-- Your goal --
Restrict the output to the lines below starting at the one that contains "celular enquanto dirige, resultando em um" and ending at the one that contains "atropelamento leve, que gera um conflito", and restate them word for word, both ends included.

======== Source data

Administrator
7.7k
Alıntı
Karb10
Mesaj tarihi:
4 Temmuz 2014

================
======== Source data

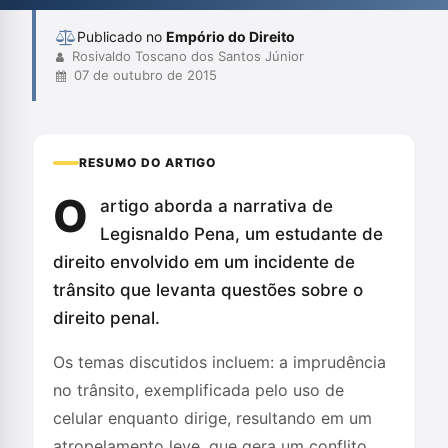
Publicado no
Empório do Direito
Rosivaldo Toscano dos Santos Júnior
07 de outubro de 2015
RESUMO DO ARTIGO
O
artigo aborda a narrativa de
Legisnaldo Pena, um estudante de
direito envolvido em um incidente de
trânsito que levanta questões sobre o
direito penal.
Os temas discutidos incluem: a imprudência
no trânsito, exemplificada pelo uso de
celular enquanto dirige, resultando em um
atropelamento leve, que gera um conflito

================

-- Output for this exercise --
celular enquanto dirige, resultando em um
atropelamento leve, que gera um conflito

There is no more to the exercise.